A major battle is brewing in Congress over whether to extend the $600 federal bonus added to weekly unemployment checks. The bonus, created in March to “make whole” the workers laid off due to the coronavirus lockdowns, expires at the end of July, but efforts to extend it are already turning into a battle to expand unemployment benefits well into the future, long after the pandemic has ended.
The nation’s unemployment insurance system is administered by states under broad federal rules. Typically, states offer up to 26 weeks of benefits that replace nearly half a laid-off worker’s previous wages while he or she searches for work. In almost every major recession between 1957 and 2007, the federal government temporarily paid states to provide more benefits to individuals after their state unemployment insurance checks stopped. These emergency benefits added up to an extra 13, 20, 26, or even 33 weeks of benefits, depending on the recession.
The Great Recession of 2007-2009 changed this approach in two major ways. First, the number of weeks with federal benefits skyrocketed, with up to 73 additional weeks being paid between 2009 and 2012 in high-unemployment states. Second, for the first time, the federal government increased the value of unemployment checks, adding $25 per week in 2009 and 2010.
Today, the federal government maintains the practice of paying additional weeks of benefits, and Congress has authorized up to 33 weeks of extra benefits through December 2020. However, the size of the $600 bonus payments is completely unprecedented. The current $600 federal bonus added to all unemployment insurance checks means benefits now average a record $973 per week.
Because of that increase, benefits are now greater than the last paycheck for an estimated two-thirds of the current 20.5 million unemployment recipients. Were Congress to extend the benefits, the Congressional Budget Office projects that over 80% of future recipients would get unemployment checks bigger than the paychecks the coronavirus cost them. It’s one thing to tide people over — it’s quite another to pay people more not to work than they could make working.
Some politicians would like even longer bonus extensions. Sen. Ron Wyden, the senior Democrat on the Senate Finance Committee, proposes linking continued bonuses to state unemployment rates, with $600 payable where unemployment is above 11%, falling by $100 increments for each percentage point, down to $100 where unemployment exceeds 6%. With the CBO projecting U.S. unemployment averaging over 9% in 2021, such bonuses would remain payable for years ahead.
If unemployment rates follow CBO projections and this recovery tracks the Great Recession, unemployment could average over 6% through September 2024. That means the Wyden bonuses could be payable in some states into 2025 — five years post-pandemic.
The dangers of paying bigger unemployment checks for longer abound.
First, experience shows that paying bigger unemployment insurance checks than paychecks encourages layoffs by making them “more palatable” to employers who believe that workers are “better off.” Unemployment insurance bonuses also make rehiring harder, as workers logically prefer to keep higher benefits. In a Catch-22 situation, this raises unemployment, perversely boosting bonuses under the Wyden approach.
Bonuses also harm labor relations, with workers still on the job envying those laid off, and advocates decrying employers who “snitch” on those rejecting job offers.
Research also has long shown that unemployment leads to lower future earnings, often lasting for decades, especially for the long-term unemployed. For them, a decade after layoff, wages “were roughly 32% lower than [for] nondisplaced workers.” Other data show that the long-term unemployed suffer tragically elevated rates of substance abuse and death. And for the country as a whole, the staggering cost of the bonuses (estimated at $176 billion through July 2020 and a large share of the $437 billion cost of the most recent House unemployment legislation) adds to the deficit.
We are at a key inflection point: States are reopening, layoffs are tapering, and millions are returning to work, as reflected in the strong May jobs report. Bonus-extension supporters, who originally argued for bonuses because “we were asking [recipients] to help defeat this virus by not working” are now forced to use the arguments last heard during the Great Recession, that unemployment is the biggest stimulus.

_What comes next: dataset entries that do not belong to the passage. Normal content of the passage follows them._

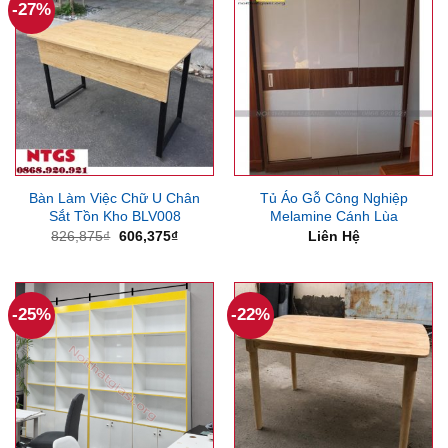
-27%
Bàn Làm Việc Chữ U Chân
Tủ Áo Gỗ Công Nghiệp
Sắt Tồn Kho BLV008
Melamine Cánh Lùa
Giá
Giá
826,875
₫
606,375
₫
Liên Hệ
gốc
hiện
là:
tại
826,875₫.
là:
606,375₫.
-25%
-22%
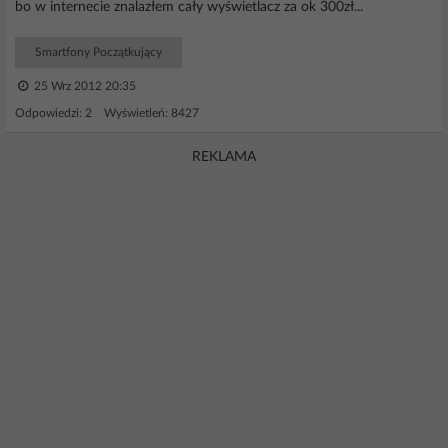
bo w internecie znalazłem cały wyświetlacz za ok 300zł...
Smartfony Początkujący
25 Wrz 2012 20:35
Odpowiedzi: 2 Wyświetleń: 8427
REKLAMA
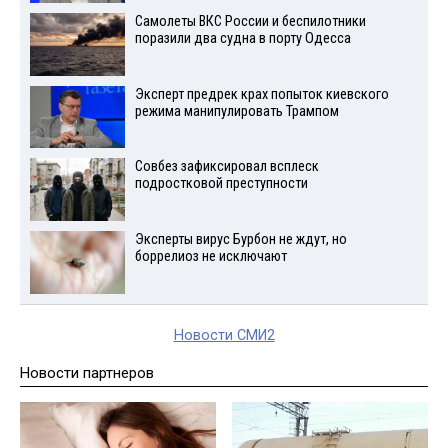
Самолеты ВКС России и беспилотники
поразили два судна в порту Одесса
Эксперт предрек крах попыток киевского
режима манипулировать Трампом
Совбез зафиксировал всплеск
подростковой преступности
Эксперты вирус Бурбон не ждут, но
боррелиоз не исключают
Новости СМИ2
Новости партнеров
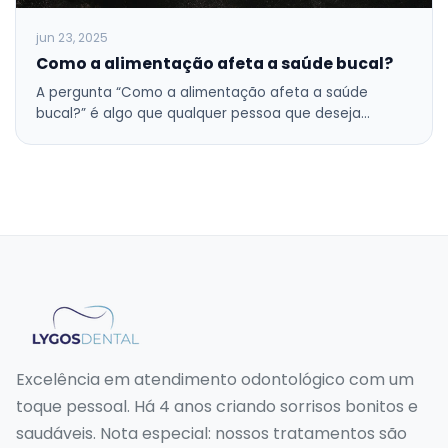
jun 23, 2025
Como a alimentação afeta a saúde bucal?
A pergunta “Como a alimentação afeta a saúde
bucal?” é algo que qualquer pessoa que deseja…
Excelência em atendimento odontológico com um
toque pessoal. Há 4 anos criando sorrisos bonitos e
saudáveis. Nota especial: nossos tratamentos são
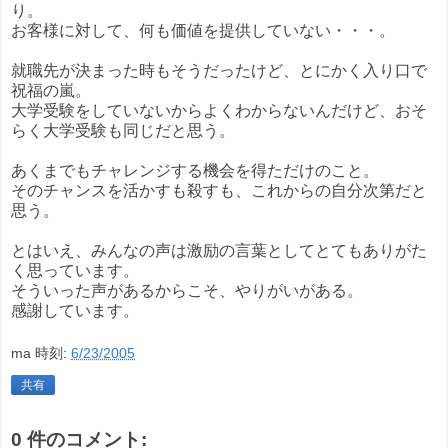
り。
お客様に対して、何も価値を提供していない・・・。
就職先が決まった時もそうだったけど、とにかく入り口で
祝福の嵐。
大学受験をしていないからよくわからないんだけど、おそ
らく大学受験も同じだと思う。
あくまでもチャレンジする機会を得ただけのこと。
そのチャンスを活かすも殺すも、これからの自分次第だと
思う。
とはいえ、みんなの声は激励の言葉としてとてもありがた
く思っています。
そういった声があるからこそ、やりがいがある。
感謝しています。
ma
時刻:
6/23/2005
共有
0 件のコメント:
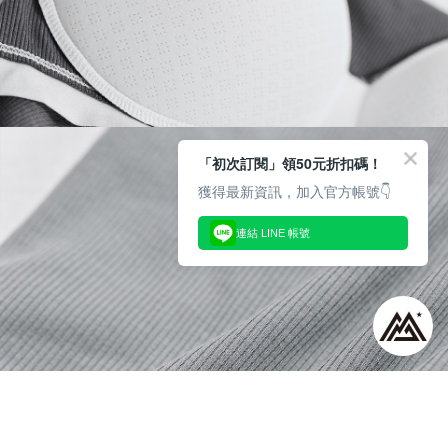
「初次訂閱」領50元折扣碼！
獲得最新資訊，加入官方帳號👇
連結 LINE 帳號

If these $600 bonuses expire in late July as currently scheduled, history may regard them as a one-time policy suited to a once-in-a-lifetime pandemic. But if bonuses are extended after the lockdowns ease, that precedent makes them likely to become a permanent part of the federal benefit response to future recessions. Instead of just adding weeks of benefits when unemployment rises, the new approach would dramatically increase the size of checks as well. That would undermine the unemployment insurance program’s long-standing financial incentives to return to work, portending greater unemployment, slower recoveries, and long-term harm to the very individuals the authors of such policies seek to help.
Matt Weidinger is the Rowe fellow in poverty studies at the American Enterprise Institute.